La première conférence devrait se tenir début 2009, en Rhône-Alpes, et sera l’occasion d’initier des échanges permanents sur les politiques nationales et régionales relatives aux grands projets et à l’intermodalité dans l’arc alpin. Les organisateurs envisagent de mettre en place une première partie de la conférence avec des activités à caractère technique, « pour faire le point sur les études et les expériences en cours et se mettre d’accord sur les modalités de travail en coopération, de façon à nourrir et affiner la déclaration qui serait signée le dernier jour par les élus » (B. Simon, Conseiller Lyon-Turin, Région Rhône-Alpes)135. Les sujets de travail abordés par la Conférence des Régions concernent trois thèmes :

  • les mesures favorisant la mise en place d’une offre crédible et de qualité alternative à la route, avec une attention particulière aux trafics interrégionaux et de proximité transfrontaliers ;
  • les mesures fiscales ou réglementaires pour inciter au report modal (y compris les mesures étudiées dans le cadre du Groupe de Zurich, comme la Bourse du Transit Alpin) ;
  • les dispositifs institutionnels et de gouvernance à mettre en place dans le cadre de la régulation des trafics et de l’élaboration des politiques de transport alpines. Dans ce cadre, notamment, les Régions envisagent mettre en place une base de données et d’expériences partagées, dans une optique de travail et de décisions communs.
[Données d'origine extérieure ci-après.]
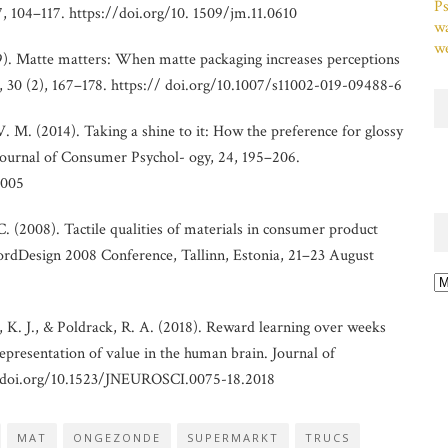
Ps
, 104–117. https://doi.org/10. 1509/jm.11.0610
w
we
9). Matte matters: When matte packaging increases perceptions
s, 30 (2), 167–178. https:// doi.org/10.1007/s11002-019-09488-6
. M. (2014). Taking a shine to it: How the preference for glossy
Journal of Consumer Psychol- ogy, 24, 195–206.
 005
C. (2008). Tactile qualities of materials in consumer product
ordDesign 2008 Conference, Tallinn, Estonia, 21–23 August
Ar
 K. J., & Poldrack, R. A. (2018). Reward learning over weeks
representation of value in the human brain. Journal of
//doi.org/10.1523/JNEUROSCI.0075-18.2018
MAT
ONGEZONDE
SUPERMARKT
TRUCS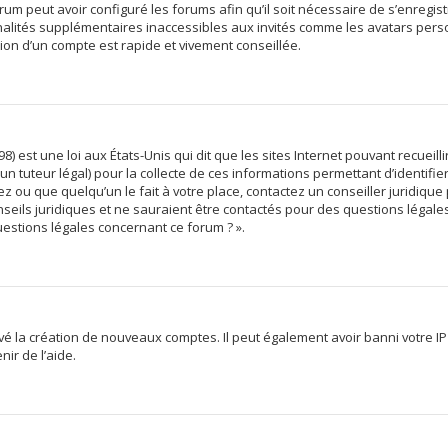
rum peut avoir configuré les forums afin qu’il soit nécessaire de s’enregis
alités supplémentaires inaccessibles aux invités comme les avatars person
ion d’un compte est rapide et vivement conseillée.
8) est une loi aux États-Unis qui dit que les sites Internet pouvant recuei
un tuteur légal) pour la collecte de ces informations permettant d’identifi
z ou que quelqu’un le fait à votre place, contactez un conseiller juridique
seils juridiques et ne sauraient être contactés pour des questions légales
uestions légales concernant ce forum ? ».
ivé la création de nouveaux comptes. Il peut également avoir banni votre IP
ir de l’aide.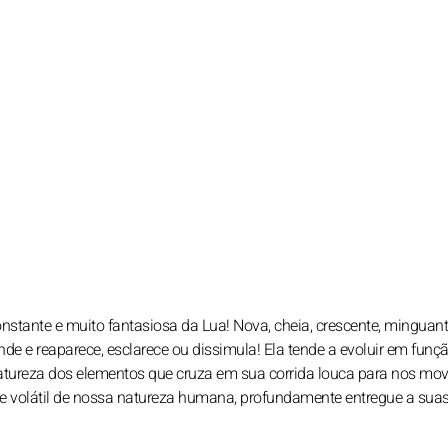
stante e muito fantasiosa da Lua! Nova, cheia, crescente, minguante
nde e reaparece, esclarece ou dissimula! Ela tende a evoluir em funç
tureza dos elementos que cruza em sua corrida louca para nos mov
tante volátil de nossa natureza humana, profundamente entregue a sua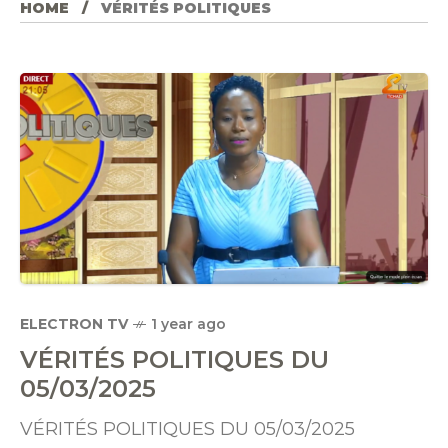
HOME
VÉRITÉS POLITIQUES
ELECTRON TV
1 year ago
VÉRITÉS POLITIQUES DU
05/03/2025
VÉRITÉS POLITIQUES DU 05/03/2025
Elles considèrent l’éventualité de prolonger dans le cadre de la Conférence des Régions Alpines le projet Interreg Monitraf136.

Les représentants invités à la Conférence des Régions Alpines qui aura lieu en 2009 en Rhône-Alpes indiqués pour l’instant par B. Simon comprennent : la totalité des régions alpines, les organisations de coopération transfrontalières (Euro-région Alpes Méditerranée, CAFI…), les autorités nationales, communautaires et intergouvernementales (Allemagne, Autriche, France, Italie, Liechtenstein, Monaco, Slovénie, Suisse, l’UE, la présidence du Groupe de Zurich, la présidence de la Convention alpine, la présidence de la CEMT).

Ainsi, les Régions et les autres collectivités locales, qui ne bénéficient que d’une représentation très partielle au sein du système de concertation multilatéral des États, essaient, en acquérant à leur tour un caractère multilatéral, d’affirmer leur existence et d’accroître leurs poids au sein du système multi-niveaux sur lequel est en train de se structurer désormais l’espace alpin. L’exemple de la Conférence des Régions et de l’objectif de coordination qu’elle envisage est éloquent par rapport à l’évolution vers un système multi-niveaux.

Concernant les objectifs politiques, le principe du report modal joue encore une fois ce rôle d’intégrateur, qui avait permis à la fin des années 1990 d’obtenir un accord entre les exigences suisses (réduction du transit routier), les principes généraux de la construction européenne (libre circulation des biens et des personnes, non-discrimination…), tout en prenant en compte les besoins spécifiques de chaque pays alpin (l’Italie, soucieuse de préserver son commerce extérieur face aux restrictions imposées par la Suisse, la France et l’Autriche, inquiètes vis-à-vis du risque représenté par les trafics de contournement). Aujourd’hui, ce même objectif favorise le rapprochement des territoires locaux du processus d’élaboration d’une politique alpine des transports et participe ainsi à réduire les conflits restants au sujet de la gestion des trafics alpins.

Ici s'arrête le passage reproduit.